Now, however, we have a simpler explanation. If a planet is forcing the most distant objects into alignment, it will also take these most distant objects and periodically pull them away from the Kuiper belt before pushing them back in. In fact, the Planet Nine hypothesis demands that objects like Sedna, and also 2012 VP113, a more recently discovered by similarly odd object, exist. After 12 years of searching for the explanation for Sedna we found it by trying to explain something else entirely.  

Interesting side note: As I was writing this post I noticed something that I hadn’t before. It’s not just Sedna and 2012 VP113: all of the distant objects which are pulled even a little bit away from the Kuiper are in our cluster (specifically, if you look at all objects with semimajor axis>100 AU and perihelion > 42 AU).  Wow. 

That’s not bad. As a scientist, you would love to form a hypothesis that makes predictions that turn out to be true. That makes you begin to believe in your hypothesis. In this case, we didn’t predict the existence of Sedna and then go find it, but rather we knew about Sedna and accidentally came up with a solution. That’s more of a two-birds-with-one-stone situation than a prediction, I think. Still, we were quite pleased.  While previous speculation about planets beyond Neptune had struggled to find viable explanations for even single phenomena, we had come up with a relatively rigorous theory which naturally explained two seemingly unrelated phenomena.

At this point I think that Konstantin and I were mentally ready to publish a paper with a conclusion something like “here’s a nice theory which explains two different things and hey it’s even quite plausible!”

What happened next is what made me go from finding the explanation plausible to finding the explanation likely. While sitting in my office looking at the outputs of our gravitationally simulations, Konstantin and I realized that Planet Nine had another major effect that we hadn’t anticipated. Some of the objects with very distant elongated orbits had their orbits twisted so that instead of being more or less oriented along with the disk of the rest of the solar system, they were essentially perpendicular to it. And, when they happened, instead of being lined up with the other distant objects, their orbits swung off to the left or to the right by nearly 90 degrees. I described these orbits as “wings” because that’s how they looked in the simulations.

Objects with perpendicular orbits? I remember when one was discovered a few years ago. It was so unusual that it was nicknamed “Drac,” in honor of Dracula’s ability to climb on walls. Or something like that. I was quite excited to quickly look up the orbital parameters of Drac and see if its orbit corresponded to the location of the wings, but, to my chagrin, Drac was the wrong sort of object. I had remembered correctly that Drac was perpendicular, but its orbit did not go nearly far enough from the sun to be affected by Planet Nine. And it was not even pointing in the right direction. The origin of Drac was still a mystery, but it didn’t seem connected to Planet Nine (oh but it is; more later!).

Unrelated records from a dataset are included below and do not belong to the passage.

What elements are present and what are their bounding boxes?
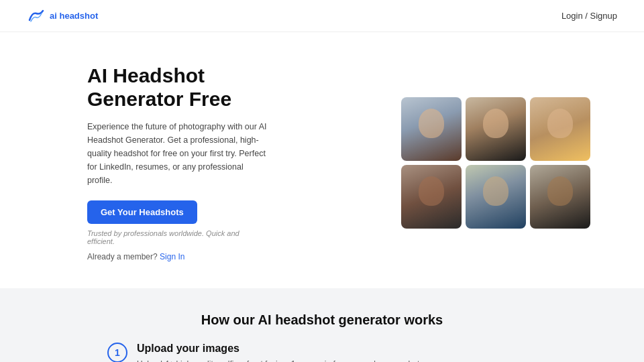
logo-text: ai headshot [50,11,98,21]
step-1-number: 1 [107,343,127,362]
face-overlay-6 [547,176,573,206]
hero-section: AI Headshot Generator Free Experience th… [0,32,644,288]
headshot-5 [466,165,526,229]
logo-icon [27,7,46,25]
headshot-6 [530,165,590,229]
already-member-text: Already a member? [87,252,158,261]
how-section-title: How our AI headshot generator works [27,312,617,328]
headshot-1 [401,97,462,161]
logo[interactable]: ai headshot [27,7,98,25]
logo-ai: ai [50,11,57,21]
hero-content: AI Headshot Generator Free Experience th… [87,64,268,261]
how-it-works-section: How our AI headshot generator works 1 Up… [0,288,644,362]
trusted-text: Trusted by professionals worldwide. Quic… [87,229,268,245]
login-signup-link[interactable]: Login / Signup [561,11,617,21]
headshot-grid [401,97,590,229]
headshot-3 [530,97,590,161]
step-1-heading: Upload your images [137,343,426,355]
step-1-content: Upload your images Upload 4+ high-qualit… [137,343,426,362]
face-overlay-3 [547,109,573,138]
sign-in-area: Already a member? Sign In [87,252,268,261]
step-1-description: Upload 4+ high-quality selfies: front fa… [137,358,426,362]
headshot-2 [466,97,526,161]
sign-in-link[interactable]: Sign In [160,252,184,261]
get-headshots-button[interactable]: Get Your Headshots [87,200,197,224]
site-header: ai headshot Login / Signup [0,0,644,32]
step-1-row: 1 Upload your images Upload 4+ high-qual… [27,343,617,362]
face-overlay-5 [483,176,508,206]
logo-headshot: headshot [59,11,98,21]
hero-title: AI Headshot Generator Free [87,64,268,111]
face-overlay-4 [419,176,444,206]
face-overlay-1 [419,109,444,138]
headshot-4 [401,165,462,229]
hero-description: Experience the future of photography wit… [87,120,268,187]
face-overlay-2 [483,109,508,138]
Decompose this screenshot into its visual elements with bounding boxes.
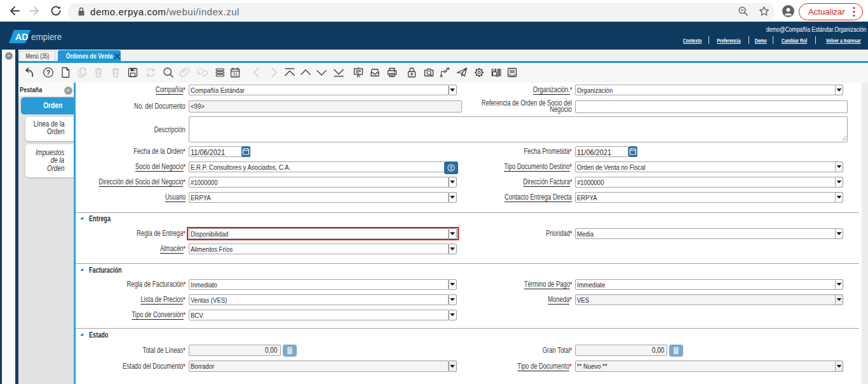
svg-text:?: ? (46, 69, 50, 76)
svg-text:31: 31 (233, 71, 238, 77)
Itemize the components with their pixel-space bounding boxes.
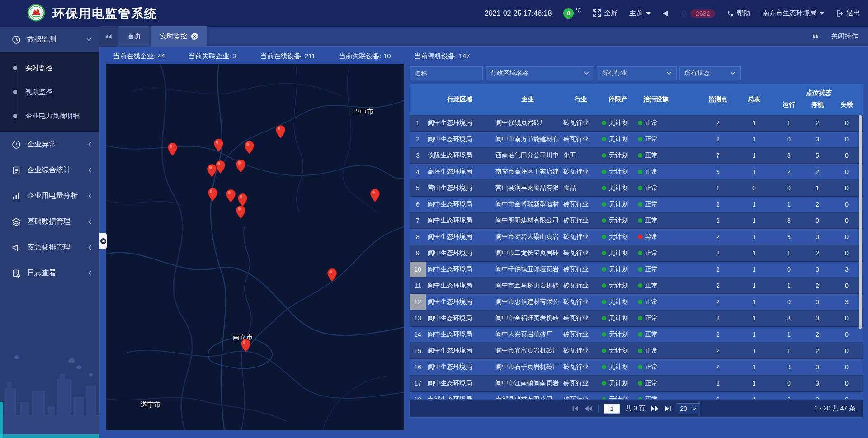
cell-company: 阆中市南方节能建材有 (494, 132, 561, 147)
row-number: 13 (410, 311, 426, 326)
table-row[interactable]: 16阆中生态环境局阆中市石子页岩机砖厂砖瓦行业无计划正常21300 (410, 359, 863, 376)
brand: 环保用电监管系统 (27, 4, 157, 24)
cell-lost: 0 (831, 327, 863, 342)
cell-lost: 0 (831, 376, 863, 391)
cell-company: 阆中市金博瑞新型墙材 (494, 197, 561, 212)
sidebar-item-company-abnormal[interactable]: 企业异常 (0, 132, 99, 157)
city-skyline-decoration (0, 348, 99, 438)
industry-filter-select[interactable]: 所有行业 (597, 66, 677, 80)
page-size-select[interactable]: 20 (676, 403, 700, 414)
map-pin-icon[interactable] (370, 188, 380, 203)
table-row[interactable]: 10阆中生态环境局阆中千佛镇五郎垭页岩砖瓦行业无计划正常21003 (410, 262, 863, 278)
map-pin-icon[interactable] (167, 142, 178, 156)
tab-realtime-monitor[interactable]: 实时监控 ✕ (151, 26, 207, 47)
cell-industry: 砖瓦行业 (561, 343, 600, 358)
chevron-left-icon (88, 142, 91, 147)
cell-facility-status: 异常 (636, 229, 676, 245)
first-page-button[interactable] (572, 406, 580, 411)
table-row[interactable]: 8阆中生态环境局阆中市枣碧大梁山页岩砖瓦行业无计划异常21300 (410, 229, 863, 245)
cell-region: 仪陇生态环境局 (426, 148, 494, 163)
cell-meter: 1 (734, 278, 774, 293)
help-button[interactable]: 帮助 (727, 9, 750, 18)
cell-stop-status: 无计划 (600, 262, 636, 277)
cell-meter: 1 (734, 376, 774, 391)
sidebar-subitem-video-monitor[interactable]: 视频监控 (0, 80, 99, 104)
table-row[interactable]: 13阆中生态环境局阆中市金福旺页岩机砖砖瓦行业无计划正常21300 (410, 311, 863, 327)
tab-scroll-left-button[interactable] (99, 26, 118, 47)
table-row[interactable]: 18南部生态环境局南部县建材有限公司砖瓦行业无计划正常21030 (410, 392, 863, 399)
cell-points: 2 (702, 245, 734, 261)
cell-facility-status: 正常 (636, 294, 676, 310)
sidebar-subitem-realtime-monitor[interactable]: 实时监控 (0, 56, 99, 80)
total-pages-label: 共 3 页 (626, 405, 646, 413)
cell-meter: 1 (734, 262, 774, 277)
region-filter-select[interactable]: 行政区域名称 (486, 66, 594, 80)
map-pin-icon[interactable] (244, 141, 255, 155)
table-row[interactable]: 3仪陇生态环境局西南油气田分公司川中化工无计划正常71350 (410, 148, 863, 164)
status-filter-select[interactable]: 所有状态 (679, 66, 741, 80)
sidebar-subitem-power-load-detail[interactable]: 企业电力负荷明细 (0, 104, 99, 128)
map-pin-icon[interactable] (241, 339, 251, 353)
org-dropdown[interactable]: 南充市生态环境局 (762, 9, 824, 18)
table-row[interactable]: 15阆中生态环境局阆中市光富页岩机砖厂砖瓦行业无计划正常21120 (410, 343, 863, 359)
sidebar-item-data-monitoring[interactable]: 数据监测 (0, 27, 99, 52)
cell-company: 阆中市忠信建材有限公 (494, 294, 561, 310)
col-running: 运行 (774, 98, 804, 115)
alerts[interactable]: 2632 (680, 9, 715, 18)
logout-button[interactable]: 退出 (836, 9, 860, 18)
prev-page-button[interactable] (585, 406, 593, 411)
table-row[interactable]: 11阆中生态环境局阆中市五马桥页岩机砖砖瓦行业无计划正常21120 (410, 278, 863, 294)
table-row[interactable]: 2阆中生态环境局阆中市南方节能建材有砖瓦行业无计划正常21030 (410, 132, 863, 148)
cell-running: 3 (774, 359, 804, 375)
alert-count-badge: 2632 (690, 9, 715, 18)
chevron-left-icon (88, 271, 91, 276)
sidebar-item-log-view[interactable]: 日志查看 (0, 260, 99, 286)
sidebar-item-power-analysis[interactable]: 企业用电量分析 (0, 183, 99, 209)
last-page-button[interactable] (664, 406, 671, 411)
temperature-badge: 0 (563, 8, 574, 19)
fullscreen-button[interactable]: 全屏 (593, 9, 618, 18)
cell-facility-status: 正常 (636, 115, 676, 131)
stat-offline-companies: 当前失联企业:3 (189, 52, 237, 61)
sidebar-collapse-handle[interactable]: ◀ (99, 233, 107, 249)
close-operations-button[interactable]: 关闭操作 (831, 32, 858, 41)
cell-meter: 1 (734, 115, 774, 131)
close-icon[interactable]: ✕ (191, 33, 198, 40)
next-page-button[interactable] (651, 406, 658, 411)
map[interactable]: 巴中市南充市遂宁市 (106, 64, 404, 430)
table-row[interactable]: 5营山生态环境局营山县润丰肉食品有限食品无计划正常10010 (410, 180, 863, 197)
theme-dropdown[interactable]: 主题 (629, 9, 651, 18)
table-row[interactable]: 9阆中生态环境局阆中市二龙长宝页岩砖砖瓦行业无计划正常21120 (410, 245, 863, 262)
map-pin-icon[interactable] (236, 159, 246, 173)
page-number-input[interactable] (604, 404, 620, 414)
table-row[interactable]: 6阆中生态环境局阆中市金博瑞新型墙材砖瓦行业无计划正常21120 (410, 197, 863, 213)
name-filter-input[interactable] (415, 70, 478, 77)
sidebar-item-base-data[interactable]: 基础数据管理 (0, 209, 99, 235)
cell-region: 阆中生态环境局 (426, 311, 494, 326)
map-pin-icon[interactable] (236, 205, 246, 219)
table-row[interactable]: 14阆中生态环境局阆中大兴页岩机砖厂砖瓦行业无计划正常21120 (410, 327, 863, 343)
sidebar-item-company-statistics[interactable]: 企业综合统计 (0, 157, 99, 183)
map-pin-icon[interactable] (208, 188, 218, 202)
map-pin-icon[interactable] (327, 268, 337, 282)
table-scrollbar[interactable] (859, 115, 862, 329)
map-pin-icon[interactable] (275, 125, 286, 139)
cell-meter: 1 (734, 164, 774, 179)
tab-home[interactable]: 首页 (118, 26, 150, 47)
table-row[interactable]: 17阆中生态环境局阆中市江南镇阆南页岩砖瓦行业无计划正常21030 (410, 376, 863, 392)
sidebar-item-emergency-reduction[interactable]: 应急减排管理 (0, 235, 99, 260)
row-number: 4 (410, 164, 426, 179)
mute-icon[interactable] (662, 10, 669, 17)
chevron-down-icon (666, 71, 672, 75)
table-row[interactable]: 12阆中生态环境局阆中市忠信建材有限公砖瓦行业无计划正常21003 (410, 294, 863, 311)
table-row[interactable]: 7阆中生态环境局阆中明阳建材有限公司砖瓦行业无计划正常21300 (410, 213, 863, 229)
map-pin-icon[interactable] (215, 160, 226, 174)
map-pin-icon[interactable] (226, 189, 236, 203)
cell-company: 阆中市光富页岩机砖厂 (494, 343, 561, 358)
double-chevron-right-icon[interactable] (813, 34, 819, 39)
col-spacer (676, 84, 702, 115)
map-pin-icon[interactable] (213, 138, 224, 152)
cell-halted: 2 (804, 343, 831, 358)
table-row[interactable]: 1阆中生态环境局阆中强锐页岩砖厂砖瓦行业无计划正常21120 (410, 115, 863, 132)
table-row[interactable]: 4高坪生态环境局南充市高坪区王家店建砖瓦行业无计划正常31220 (410, 164, 863, 180)
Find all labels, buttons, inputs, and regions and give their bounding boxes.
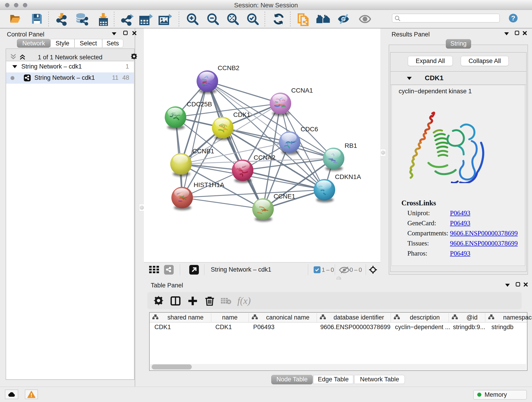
svg-text:CDC6: CDC6 bbox=[301, 126, 318, 133]
svg-text:CDC25B: CDC25B bbox=[187, 101, 212, 108]
svg-text:CDKN1A: CDKN1A bbox=[335, 173, 361, 180]
svg-text:RB1: RB1 bbox=[345, 142, 357, 149]
svg-text:CCNB1: CCNB1 bbox=[192, 148, 214, 155]
svg-text:CCNA1: CCNA1 bbox=[291, 87, 313, 94]
svg-text:CCNB2: CCNB2 bbox=[218, 64, 239, 71]
svg-text:CDK1: CDK1 bbox=[233, 111, 250, 118]
svg-text:CCNE1: CCNE1 bbox=[273, 193, 295, 200]
svg-text:HIST1H1A: HIST1H1A bbox=[194, 181, 224, 188]
svg-text:CCNA2: CCNA2 bbox=[254, 154, 275, 161]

While Konstantin and I were still sitting in my office, disappointed by Drac, I thought to look at the complete database of all of the object discovered in the outer solar system, and, to my surprise, there was a collection of objects that were not part of the Kuiper belt that we had overlooked. These were object which, though though were quite elongated and went to great distances, traveled far inside the orbit of Neptune – coming nearly to the orbit of Jupiter in some cases – before swinging back out to the distant reaches of Planet Nine. We had ignored these objects previously because we knew that when objects came into the giant planet region their orbits would be modified by interactions with the planets. What we hadn’t anticipated is that objects coming in on perpendicular orbits would have much less of a chance to have their orbits modified. Our simulations showed that objects with distant elongated perpendicular orbits which came close to the giant planets still maintain their alignment to the wings.

When we realized this, Konstantin stay riveted in his chair in my office while I plotted the locations of these objects which we had overlooked. There are 5 of them. I told him, “If these are right where we predict they should be my head is going to explode.” I plotted them. Four are on one of the wings, the fifth is on the other wing. Right as predicted. My head did not actually explode, I think, but it is possible that my jaw hit the floor. We were both silent for a minute, and Konstantin said, in a semi-amazed voice, “This is actually real, isn’t it?”
The distant objects with orbits perpendicular to the solar system were predicted by the Planet Nine hypothesis. And then found 5 minutes later.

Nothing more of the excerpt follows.